▶ _Exercise instructions_
From the data below, copy exactly the lines that lie between the one holding "иях). Для Адель" and the one holding "понятно, что же", including both, and nothing more.

-------- Dataset content

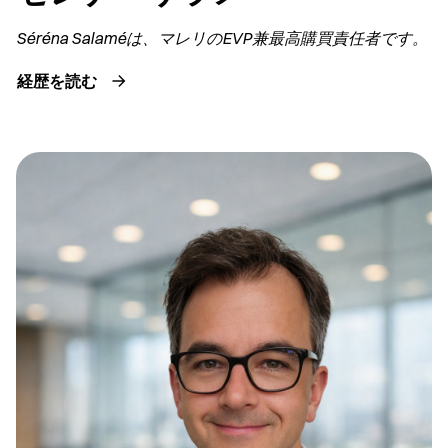
Séréna Salaméは、マレリのEVP兼
最高購買責任者です。
経歴を読む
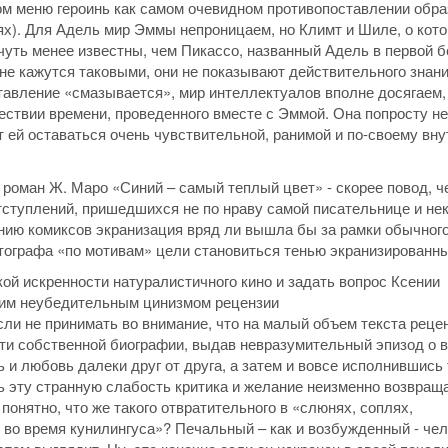
ом меню героинь как самом очевидном противопоставлении обра
иях). Для Адель мир Эммы непроницаем, но Климт и Шиле, о кот
чуть менее известны, чем Пикассо, названный Адель в первой б
не кажутся таковыми, они не показывают действительного знан
тавление «смазывается», мир интеллектуалов вполне досягаем,
шествии времени, проведенного вместе с Эммой. Она попросту не
т ей оставаться очень чувствительной, ранимой и по-своему вн
 роман Ж. Маро «Синий – самый теплый цвет» - скорее повод, ч
тступлений, пришедшихся не по нраву самой писательнице и не
ию комиксов экранизация вряд ли вышла бы за рамки обычного
атографа «по мотивам» цели становиться тенью экранизированны
ой искренности натуралистичного кино и задать вопрос Ксении
оим неубедительным цинизмом рецензии
же если не принимать во внимание, что на малый объем текста реце
сти собственной биографии, выдав невразумительный эпизод о 
 и любовь далеки друг от друга, а затем и вовсе исполнившись 
ть эту странную слабость критика и желание неизменно возвращ
 понятно, что же такого отвратительного в «слюнях, соплях,
е во время кунилингуса»? Печальный – как и возбужденный - чел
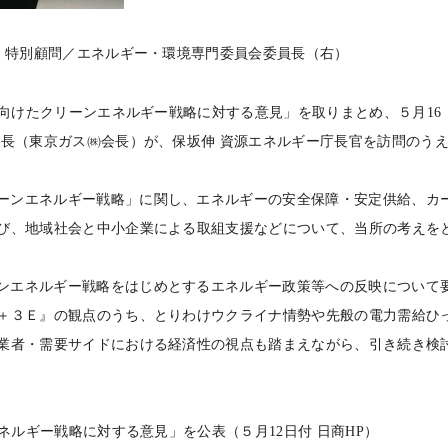
 特別顧問
／エネルギー・環境専門委員会委員長
（右）
向けたクリーンエネルギー戦略に対する意見」を取りまとめ、５月
16
員長（東京ガス㈱会長）が、保坂伸 資源エネルギー庁長官を訪問のう
ーンエネルギー戦略」に関し、エネルギーの安全保障・安定供給、カ
び、地域社会と中小企業による取組支援などについて、当所の考えを
ンエネルギー戦略をはじめとするエネルギー政策等への反映について
＋３Ｅ』の観点のうち、とりわけウクライナ情勢や先般の電力需給ひ
業者・需要サイドにおける経済性の視点も踏まえながら、引き続き検
ネルギー戦略に対する意見」を公表（５月
12
日付 日商
HP
）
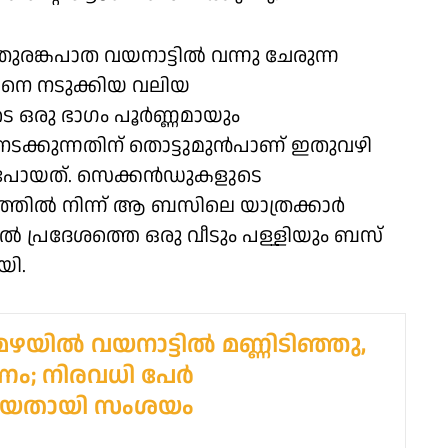
ുരങ്കപാത വയനാട്ടിൽ വന്നു ചേരുന്ന
ടിനെ നടുക്കിയ വലിയ
യുടെ ഒരു ഭാഗം പൂർണ്ണമായും
 നടക്കുന്നതിന് തൊട്ടുമുൻപാണ് ഇതുവഴി
പോയത്. സെക്കൻഡുകളുടെ
തത്തിൽ നിന്ന് ആ ബസിലെ യാത്രക്കാർ
ാൽ പ്രദേശത്തെ ഒരു വീടും പള്ളിയും ബസ്
യി.
ഴയിൽ വയനാട്ടിൽ മണ്ണിടിഞ്ഞു,
ണം; നിരവധി പേർ
ങിയതായി സംശയം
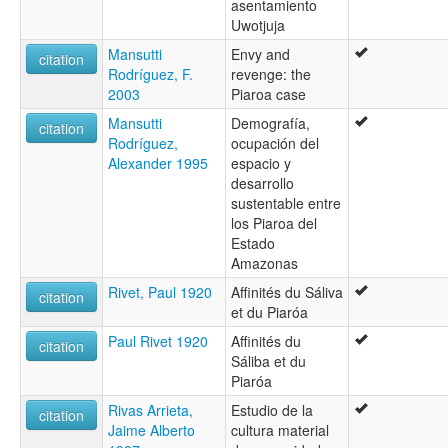
asentamiento
Uwotjuja
Mansutti
Envy and
citation
Rodríguez, F.
revenge: the
2003
Piaroa case
Mansutti
Demografía,
citation
Rodríguez,
ocupación del
Alexander 1995
espacio y
desarrollo
sustentable entre
los Piaroa del
Estado
Amazonas
Rivet, Paul 1920
Affinités du Sáliva
citation
et du Piaróa
Paul Rivet 1920
Affinités du
citation
Sáliba et du
Piaróa
Rivas Arrieta,
Estudio de la
citation
Jaime Alberto
cultura material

----------------

▶ _Response to the task_
иях). Для Адель мир Эммы непроницаем, но Климт и Шиле, о кот
чуть менее известны, чем Пикассо, названный Адель в первой б
не кажутся таковыми, они не показывают действительного знан
тавление «смазывается», мир интеллектуалов вполне досягаем,
шествии времени, проведенного вместе с Эммой. Она попросту не
т ей оставаться очень чувствительной, ранимой и по-своему вн
 роман Ж. Маро «Синий – самый теплый цвет» - скорее повод, ч
тступлений, пришедшихся не по нраву самой писательнице и не
ию комиксов экранизация вряд ли вышла бы за рамки обычного
атографа «по мотивам» цели становиться тенью экранизированны
ой искренности натуралистичного кино и задать вопрос Ксении
оим неубедительным цинизмом рецензии
же если не принимать во внимание, что на малый объем текста реце
сти собственной биографии, выдав невразумительный эпизод о 
 и любовь далеки друг от друга, а затем и вовсе исполнившись 
ть эту странную слабость критика и желание неизменно возвращ
 понятно, что же такого отвратительного в «слюнях, соплях,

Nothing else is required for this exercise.